24. November 2017

Spätherbstliche Elegie in Prosa

Das Leben verläuft in einer Kurve, die sich üblicher- und auch idealerweise zusehends verflacht. Wer kann sich nicht mehr an die unermesslichen Wonnen aus Kindertagen erinnern, als man am Heiligen Abend auf die Bescherung wartete und dann, als das Geschenk ausgepackt war, dieses in seliger Versunkenheit einer Überprüfung nach allen Seiten unterzog? Wer kann sich nicht mehr an die unermesslichen Drangsale erinnern, wenn das Lieblingsspielzeug defekt und Trost schlechterdings unmöglich war? 

Es folgte die Jugend mit ihren Verzückungen – der ersten Liebelei, dem Gefühl des Erwachsenwerdens – und der rezidivierenden Konfrontation mit der subjektiven Gewissheit, nicht liebenswert und doch noch nicht so sehr gereift zu sein. Nach der Volljährigkeit, der Schulzeit wechselten die Erfolge des Wohlbestehenkönnens in der harten Realität mit dem Erschrecken über den kalten Wind, der das Mann- und Frausein umweht. 

Und irgendwann hat man es sich gerichtet. Wenn nichts dramatisch Gutes oder Schlechtes mehr passiert, verwaltet man sein Leben gleichförmig zu Ende – je nach Temperament mit einer Grundstimmung der Zufriedenheit oder des Missmuts.
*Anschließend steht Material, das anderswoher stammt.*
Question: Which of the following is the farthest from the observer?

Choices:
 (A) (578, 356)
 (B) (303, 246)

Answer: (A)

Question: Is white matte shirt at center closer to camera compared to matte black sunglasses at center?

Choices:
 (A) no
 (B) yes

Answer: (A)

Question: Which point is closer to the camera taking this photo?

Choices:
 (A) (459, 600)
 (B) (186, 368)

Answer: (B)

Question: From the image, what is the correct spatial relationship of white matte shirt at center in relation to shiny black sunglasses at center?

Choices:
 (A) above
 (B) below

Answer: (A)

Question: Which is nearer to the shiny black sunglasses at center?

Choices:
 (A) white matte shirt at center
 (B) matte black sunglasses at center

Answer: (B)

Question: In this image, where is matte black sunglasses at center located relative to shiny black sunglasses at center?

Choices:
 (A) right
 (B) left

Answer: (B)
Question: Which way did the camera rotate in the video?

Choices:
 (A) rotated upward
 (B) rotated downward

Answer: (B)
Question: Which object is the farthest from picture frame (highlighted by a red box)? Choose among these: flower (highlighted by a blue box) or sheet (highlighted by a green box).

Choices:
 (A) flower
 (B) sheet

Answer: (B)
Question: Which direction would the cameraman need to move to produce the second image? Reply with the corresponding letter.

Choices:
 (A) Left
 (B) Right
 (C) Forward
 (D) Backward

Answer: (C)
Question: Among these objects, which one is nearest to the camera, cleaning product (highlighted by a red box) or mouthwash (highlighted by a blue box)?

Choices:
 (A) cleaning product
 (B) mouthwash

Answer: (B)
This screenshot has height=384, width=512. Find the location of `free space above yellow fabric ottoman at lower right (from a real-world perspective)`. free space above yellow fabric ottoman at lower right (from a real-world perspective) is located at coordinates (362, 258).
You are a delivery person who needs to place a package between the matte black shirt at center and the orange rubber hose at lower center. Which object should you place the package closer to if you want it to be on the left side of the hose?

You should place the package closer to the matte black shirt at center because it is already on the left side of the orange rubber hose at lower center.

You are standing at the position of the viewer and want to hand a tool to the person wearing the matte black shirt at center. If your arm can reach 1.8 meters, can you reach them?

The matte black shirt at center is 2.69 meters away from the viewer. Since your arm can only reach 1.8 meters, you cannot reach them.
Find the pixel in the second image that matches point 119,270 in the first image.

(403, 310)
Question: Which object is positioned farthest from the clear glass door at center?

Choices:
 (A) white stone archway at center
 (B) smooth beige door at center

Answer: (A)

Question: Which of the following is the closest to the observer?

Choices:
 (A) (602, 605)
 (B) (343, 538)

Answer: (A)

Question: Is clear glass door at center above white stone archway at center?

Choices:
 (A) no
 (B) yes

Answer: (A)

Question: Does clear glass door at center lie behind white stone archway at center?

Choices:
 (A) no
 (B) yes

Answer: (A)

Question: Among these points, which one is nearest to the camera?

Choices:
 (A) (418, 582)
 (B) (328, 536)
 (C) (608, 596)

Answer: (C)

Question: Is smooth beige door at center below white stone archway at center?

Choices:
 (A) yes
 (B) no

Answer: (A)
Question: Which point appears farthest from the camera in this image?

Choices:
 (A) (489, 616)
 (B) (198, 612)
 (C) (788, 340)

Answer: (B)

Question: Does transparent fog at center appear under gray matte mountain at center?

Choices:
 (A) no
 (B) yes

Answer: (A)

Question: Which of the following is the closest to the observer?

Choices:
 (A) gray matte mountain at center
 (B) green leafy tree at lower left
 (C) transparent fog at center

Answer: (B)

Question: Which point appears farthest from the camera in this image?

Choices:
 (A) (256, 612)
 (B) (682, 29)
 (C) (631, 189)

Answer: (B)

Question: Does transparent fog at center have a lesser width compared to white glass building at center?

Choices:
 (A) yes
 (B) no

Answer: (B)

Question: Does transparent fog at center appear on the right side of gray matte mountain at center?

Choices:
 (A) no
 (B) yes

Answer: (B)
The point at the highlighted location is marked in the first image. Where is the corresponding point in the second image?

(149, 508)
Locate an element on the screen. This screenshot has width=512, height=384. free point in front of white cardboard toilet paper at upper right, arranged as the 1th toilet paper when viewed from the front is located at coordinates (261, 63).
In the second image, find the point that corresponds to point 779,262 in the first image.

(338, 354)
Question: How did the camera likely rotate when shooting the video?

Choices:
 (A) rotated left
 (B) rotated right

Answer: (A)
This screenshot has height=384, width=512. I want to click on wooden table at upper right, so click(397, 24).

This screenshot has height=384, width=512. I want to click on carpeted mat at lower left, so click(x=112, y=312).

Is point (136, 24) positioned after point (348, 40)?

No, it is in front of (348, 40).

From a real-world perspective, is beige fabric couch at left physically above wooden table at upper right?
Der Gedanke an das Sterben verliert seine histrionische Überspitzung: Eines Tages wird er kommen, der stachellose Tod, und alles, was in diesem Leben an Schuld und Schmerz, an Lust und Liebe angefallen ist, im Sinne einer Generalbereinigung auf null stellen. 

Die Dinge ereignen sich nicht zweimal, zuerst als Tragödie und danach als Farce, sondern immer nur einmal: als Tragödie und Farce zugleich.